Winey days are all the rage at the moment – Syrah Day and Carignan Day were in February, Malbec World Day was in April and International Sauvignon Blanc Day just last week. Looking ahead World Cabernet Day happens every year in late August or early September, just a week or so before International Grenache Day – but sherry is trumping the lot. Its bloated extension has lead to an unfortunate clash: today, Thursday 23 May, will not only see World Sherry Day stretch beyond its 96th hour but also witness the cork pop on International Chardonnay Day. Rather disappointingly, particularly for fans of Portuguese fortified wine, World Port Day turns out to be an annual maritime event held in Rotterdam.
There is some logic behind most of the scheduling, with white wines celebrated just as the first rays of spring sunshine warm the backs of northern-hemisphere drinkers and red wines toasted as the leaves are pondering their autumnal colour change, or bang in the middle of winter. Forget wine-and-food matching, this is wine-and-season matching, and there is no wine for which it is more important than dry sherry.
If dry wine in general is an acquired taste – just try giving some to a child if you’re not sure (it would probably be wise to ask their parent first) – dry sherry is a taste to acquire after that taste is acquired. I have witnessed seasoned wine-lovers literally shriek with horror at the first sip of a fresh Fino, whose unique flavour comes from the time it spends in a barrel covered – and let’s not beat about the bush here – by a thick layer of fungal growth.

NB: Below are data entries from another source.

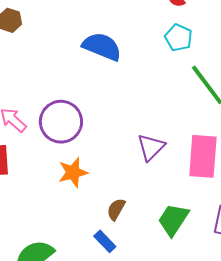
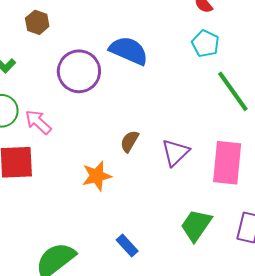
purple circle: (61, 122) -> (79, 71), moved
brown semicircle: (116, 209) -> (130, 141), moved

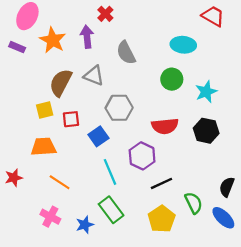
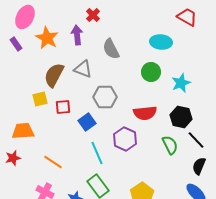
purple rectangle: (17, 47) -> (16, 44), turned 32
orange trapezoid: (43, 147) -> (23, 131), moved
black line: (162, 183) -> (196, 140), moved, turned 72
green semicircle: (194, 203) -> (170, 145), moved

If you want to introduce someone, possibly yourself, to the joys of dry sherry you need to pick your moment. It makes no sense out of context. Supping it while there’s frost at the window would just be jarring, like welcoming dinner party guests by putting the Banana Splits Theme on the stereo, or decorating your child’s nursery with a full-scale replica of Picasso’s Guernica. But sitting outside on a warm afternoon, with a plate or two of something salty – cured ham works well, olives will do, salted marcona almonds are the absolute best – and condensation beading on the fridge-fresh bottle, it’s very fine indeed. If you’re in Spain it’s better still, but you may find almonds easier to arrange.

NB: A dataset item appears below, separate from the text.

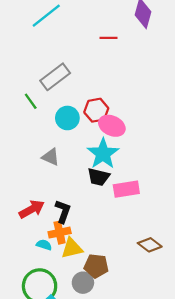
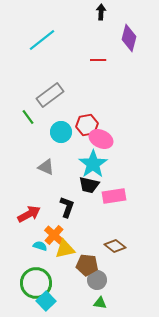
black L-shape: (63, 211) -> (67, 207), moved
orange cross: (60, 233) -> (54, 235), turned -36
brown diamond: (150, 245) -> (115, 246), moved
gray circle: (83, 283) -> (97, 280), moved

One of the cool things about dry sherry is the price. Really expensive ones simply don’t exist – they’re either cheap, or very cheap. If the queen decides to have a glass, it will come from a bottle that cost less than £15 (though if I were a trader I’d perhaps be tempted to bump prices up a bit if I saw a customer walk in wearing ermine and the Koh-i-Noor diamond). Hidalgo’s reliably good manzanilla La Gitana costs around £8 for a full bottle, but if we’re talking royalty, the crown prince of dry sherries, Tio Pepe’s “En Rama” Fino, released each year since 2009 at the start of spring with a warning to have it drunk by the end of July, costs £13.95 at The Wine Society and is equally available from Adnams, Berry Bros, Lea & Sandeman and others. You can buy it by the half-bottle for an even cheaper fix.
Unlike most commercial sherries it is unfined, unfiltered and thus unstable, hence the need to drink up. Not usually a problem – it tends to hang around for even less time than World Sherry Day – but you do really need the sun to turn up at some point. When I met Antonio Flores, the winemaker, he described the En Rama as “wild, untamed Tio Pepe”, but then he’s not particularly scared of hyperbole. He also told me he expects drinkers to “experience a little bit of our cellars – that magical moment when time stops. It’s life in a glass.”

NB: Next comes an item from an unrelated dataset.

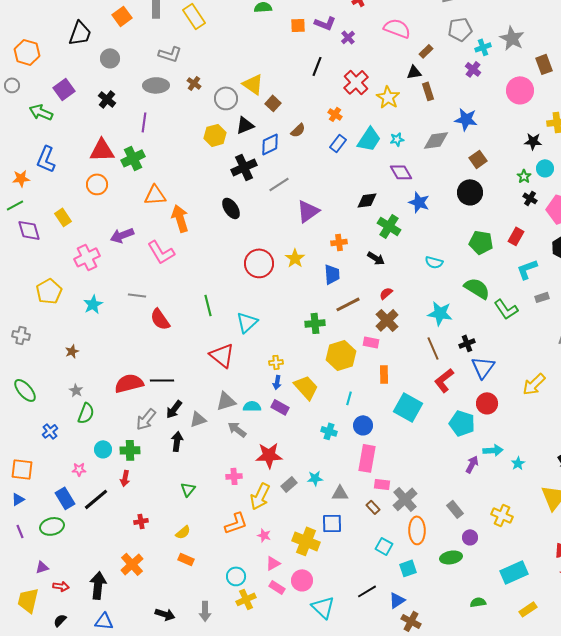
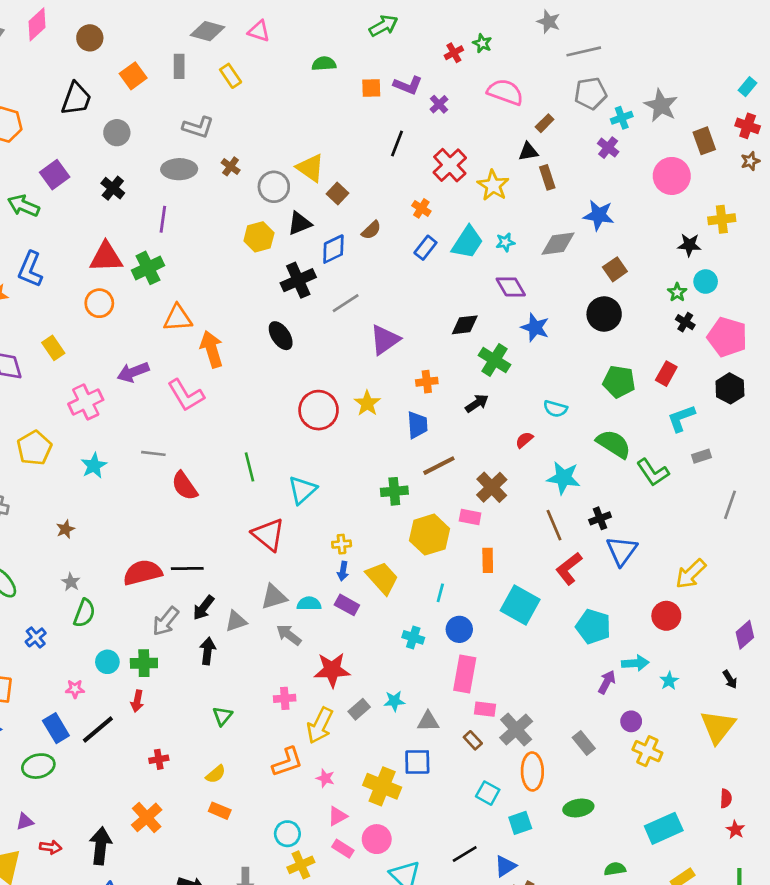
yellow rectangle: (194, 16) -> (231, 76), size x0.7
black arrow: (376, 258) -> (477, 403), turned -66
red semicircle: (386, 293) -> (524, 440), moved
red circle: (487, 403) -> (666, 616), moved
purple circle: (470, 537) -> (631, 721), moved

Dry sherry is not for everyone, but sweeter styles are very hard to resist. Having sipped your fino/manzanilla on the patio/roof terrace/postage-stamp-sized London garden with some pre-dinner nibbles, consider coming inside when it gets a bit chilly, sorting yourself out with some tangy cheese, or just some glasses, and opening a bottle of Matusalem, a sweet oloroso sherry from Gonzalez Byass (the people also behind Tio Pepe) that has been aged 30 years (and still costs a thoroughly non-ludicrous £15-£20 for a half-bottle, from Ocado, Tesco online and independents) and is seriously nutty, figgy, luscious and, at 20.5% abv, dangerously moreish. It can be hard to say no to another one, which is quite possibly also what the organisers of World Sherry Day thought when they came to schedule their celebration.